NEW YORK (Reuters) - journalists have been deleted in popular uprisings in the Middle East and the North Africa in attacks more than 500, some of them fatal, according to rights watchdog media.
Mohamed Abdel Dayem, program coordinator for the Committee to protect journalists in the Middle East and the North Africa, said the number of attacks on the media in the region since the beginning of the year was "unprecedented."
"This has has come before, not with this intensity and not with this frequency", he said.
Photojournalist Tim Hetherington, Co-Director of the documentary war named the Oscar "Restrepo", was killed in the besieged city Misrata on Wednesday, Libyan and other photographers injured.
Dayem said 14 journalists were killed in the world this year, with 10 of these deaths in the Middle East and North Africa.
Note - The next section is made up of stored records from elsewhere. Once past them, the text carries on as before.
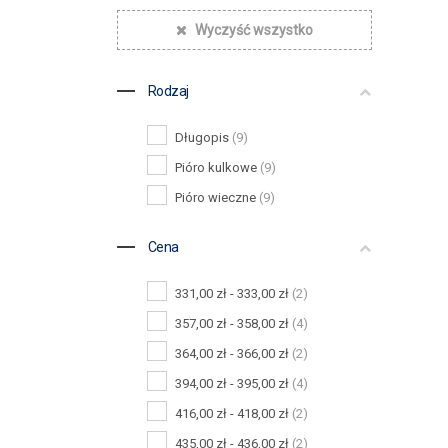
Wyczyść wszystko
Rodzaj
Długopis
(9)
Pióro kulkowe
(9)
Pióro wieczne
(9)
Cena
331,00 zł - 333,00 zł
(2)
357,00 zł - 358,00 zł
(4)
364,00 zł - 366,00 zł
(2)
394,00 zł - 395,00 zł
(4)
416,00 zł - 418,00 zł
(2)
435,00 zł - 436,00 zł
(2)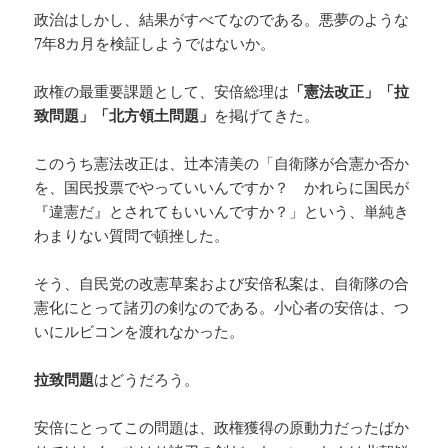
政治はしかし、結果がすべてなのである。悪夢のような
7年8カ月を検証しようではないか。
政権の最重要課題として、安倍総理は
「憲法改正」「拉
致問題」「北方領土問題」
を掲げてきた。
このうち憲法改正は、辻本清美の「自衛隊が合憲か否か
を、国民投票でやっていいんですか？ かれらに国民が
『違憲だ』とされてもいいんですか？」という、単純き
わまりない質問で頓挫した。
そう、自民党の改憲草案および安倍私案は、自衛隊の合
憲化にとって諸刃の剣なのである。小心者の安倍は、つ
いにルビコンを渡れなかった。
拉致問題
はどうだろう。
安倍にとってこの問題は、政権獲得の原動力だったばか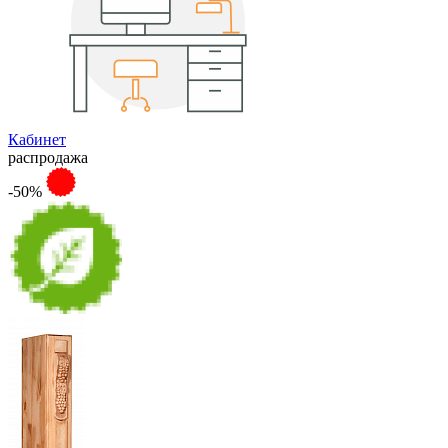
Кабинет
распродажа
-50%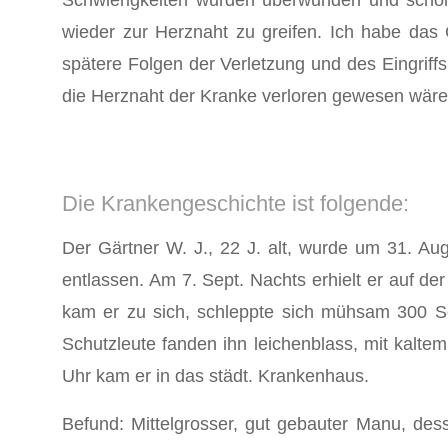
Schwierigkeiten wurden überwunden und schon
wieder zur Herznaht zu greifen. Ich habe da
spätere Folgen der Verletzung und des Eingriffs e
die Herznaht der Kranke verloren gewesen wäre
Die Krankengeschichte ist folgende:
Der Gärtner W. J., 22 J. alt, wurde um 31. Au
entlassen. Am 7. Sept. Nachts erhielt er auf 
kam er zu sich, schleppte sich mühsam 300 Sch
Schutzleute fanden ihn leichenblass, mit kal
Uhr kam er in das städt. Krankenhaus.
Befund: Mittelgrosser, gut gebauter Manu, dess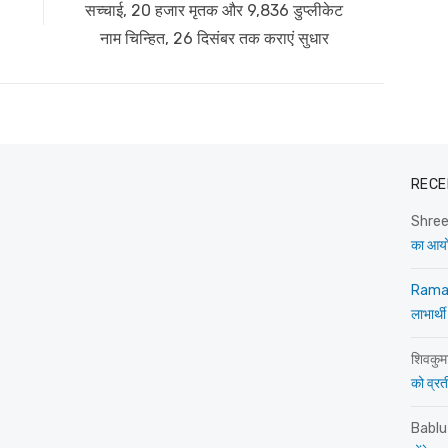
post:
सच्चाई, 20 हजार मृतक और 9,836 डुप्लीकेट
नाम चिन्हित, 26 दिसंबर तक कराएं सुधार
RECE
Shre
का आय
Rama
लाभार्थी
शिवकुम
को व्रती 
Bablu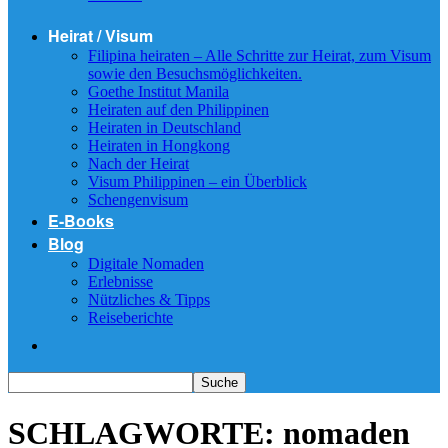
Heirat / Visum
Filipina heiraten – Alle Schritte zur Heirat, zum Visum
sowie den Besuchsmöglichkeiten.
Goethe Institut Manila
Heiraten auf den Philippinen
Heiraten in Deutschland
Heiraten in Hongkong
Nach der Heirat
Visum Philippinen – ein Überblick
Schengenvisum
E-Books
Blog
Digitale Nomaden
Erlebnisse
Nützliches & Tipps
Reiseberichte
SCHLAGWORTE: nomaden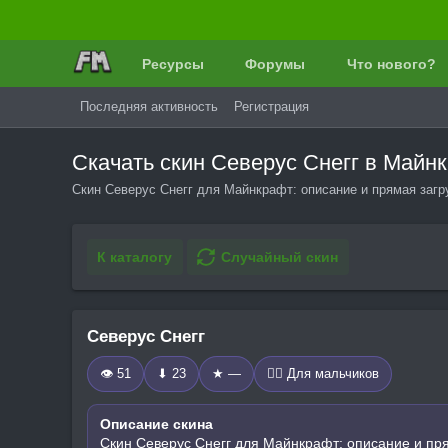
Ресурсы
Форумы
Что нового?
Последняя активность
Регистрация
Скачать скин Северус Снегг в Майн
Скин Северус Снегг для Майнкрафт: описание и прямая загр
К каталогу
Случайный скин
Северус Снегг
👁 51
⬇ 23
★ —
🧍‍♂️ Для мальчиков
Описание скина
Скин Северус Снегг для Майнкрафт: описание и пр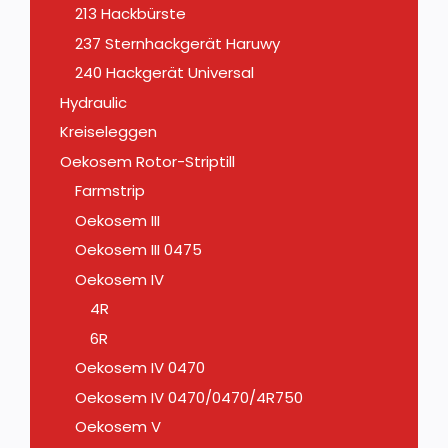
213 Hackbürste
237 Sternhackgerät Haruwy
240 Hackgerät Universal
Hydraulic
Kreiseleggen
Oekosem Rotor-Striptill
Farmstrip
Oekosem III
Oekosem III 0475
Oekosem IV
4R
6R
Oekosem IV 0470
Oekosem IV 0470/0470/4R750
Oekosem V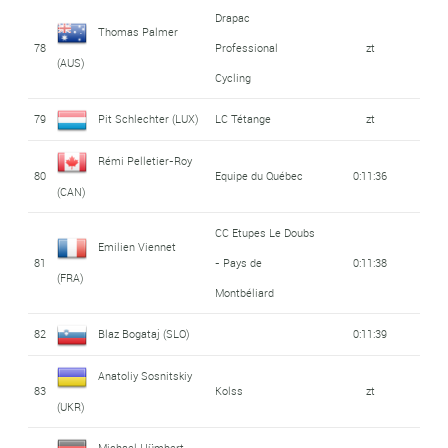
Drapac
Thomas Palmer
78
Professional
zt
(AUS)
Cycling
79
Pit Schlechter (LUX)
LC Tétange
zt
Rémi Pelletier-Roy
80
Equipe du Québec
0:11:36
(CAN)
CC Etupes Le Doubs
Emilien Viennet
81
- Pays de
0:11:38
(FRA)
Montbéliard
82
Blaz Bogataj (SLO)
0:11:39
Anatoliy Sosnitskiy
83
Kolss
zt
(UKR)
Michael Hümbert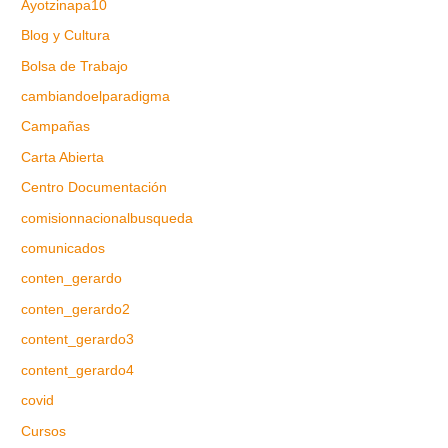
Ayotzinapa10
Blog y Cultura
Bolsa de Trabajo
cambiandoelparadigma
Campañas
Carta Abierta
Centro Documentación
comisionnacionalbusqueda
comunicados
conten_gerardo
conten_gerardo2
content_gerardo3
content_gerardo4
covid
Cursos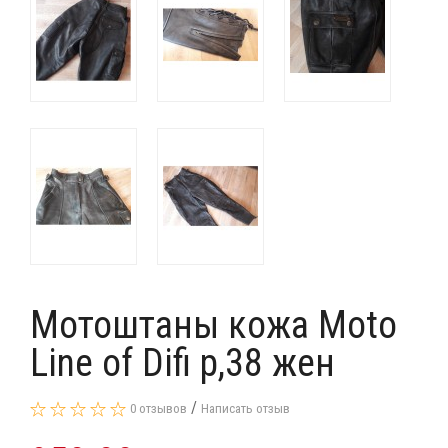
Мотоштаны кожа Moto
Line of Difi p,38 жен
/
0 отзывов
Написать отзыв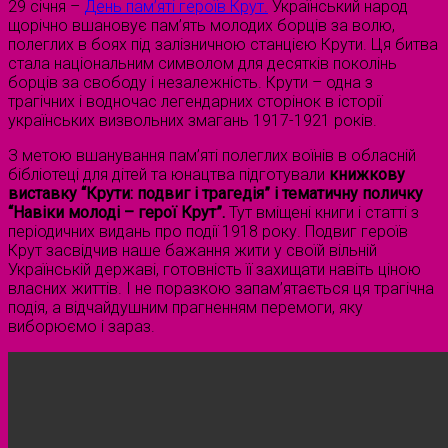
29 січня –
День пам’яті героїв Крут.
Український народ
щорічно вшановує пам’ять молодих борців за волю,
полеглих в боях під залізничною станцією Крути. Ця битва
стала національним символом для десятків поколінь
борців за свободу і незалежність. Крути – одна з
трагічних і водночас легендарних сторінок в історії
українських визвольних змагань 1917-1921 років.
З метою вшанування пам’яті полеглих воїнів в обласній
бібліотеці для дітей та юнацтва підготували
книжкову
виставку “Крути: подвиг і трагедія” і тематичну поличку
“Навіки молоді – герої Крут”.
Тут вміщені книги і статті з
періодичних видань про події 1918 року. Подвиг героїв
Крут засвідчив наше бажання жити у своїй вільній
Українській державі, готовність її захищати навіть ціною
власних життів. І не поразкою запам’ятається ця трагічна
подія, а відчайдушним прагненням перемоги, яку
виборюємо і зараз.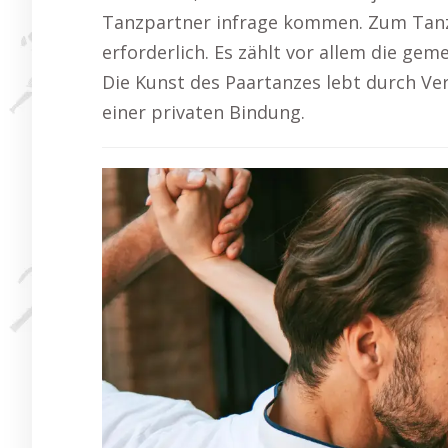
Tanzpartner infrage kommen. Zum Tanz
erforderlich. Es zählt vor allem die ge
Die Kunst des Paartanzes lebt durch V
einer privaten Bindung.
Hundreds of other assaults on the media in the region included detentions, destruction of material and death threats.
While the Committee on freedom of the press has improved since the evicted demonstrators the Presidents of the Egypt and the Tunisia, he described the situation as "horrendous bad graduate."
Social access to networking tools like Facebook and Twitter will help counteract the tight censorship in the region, say experts, but it is uncertain whether the unrest in the Bahrain, Syria, Yemen, the Libya and Saudi Arabia will lead to more democracy.
"It is not possible to stuff a sock in that mouth many," said Dayem. "There were once at a time where the number of mouths was limited and (Governments) could close all places all the time.". This model is not sustainable. ?
The Committee to protect journalists called on the authorities to the Yemen to explain why they have held prominent journalist Ali Salah Ahmed since Tuesday without revealing its location or of a crime.
CENSORSHIP LESS EFFECTIVE
Joe Stork, Director Assistant of the northern part of Human Rights Watch Africa division said that the recent uprisings have led to a "net gain" for the freedom of the media in the region.
"It is possible to disseminate information in places such as the Syria or Bahrain, in a manner that was not possible 10 years ago. "It's just the day and night comparison", said stork.
"On balance, certainly, there more free information but Exchange not because Governments are to--because they did not understand how to control."
Restrictions on the media will be much more difficult to maintain, because access to mobile phones and Internet, said Elliott Abrams, senior fellow for Middle Eastern Studies, Council on Foreign Relations.
"It is also because the revolts of Arab abolished censorship even more, just as they delegitimize election stealing and stealing public money," said Abrams.
"Many Governments continue to try to intimidate journalists physically or through phony prosecution... but it will be less effective."
But Malcolm Smart, Amnesty International Director for the Middle East and the North Africa, said that some protesters have been demanding more freedom for journalists, it was too early to say what progress could be made.
"We have seen the emergence of the blogger, the citizen journalist broken...,"he says. ".
Stork said while Egypt appears if moving in a positive sense, freedom of the press had been laid a coup when the military Council of the decision of the country demanded last month that Egyptian newspapers coverage had to be approved by the Direction of the Affairs of moral and military intelligence.
"Military clearly don't like criticism or critical discussion and they asked the media not to engage in the it and certainly that the main points of sale have respected", he said.
Dayem warned that if no there was no change of Government in some countries, it could result in more severe treatment of the media, referring to an unsuccessful uprising in Iran in 2009.
He said "Certainly did not leading to a more open media,". "In fact, it resulted in a more severe climate for the media in Iran and led almost directly in Iran being worst jailer of journalists in 2010 in the world."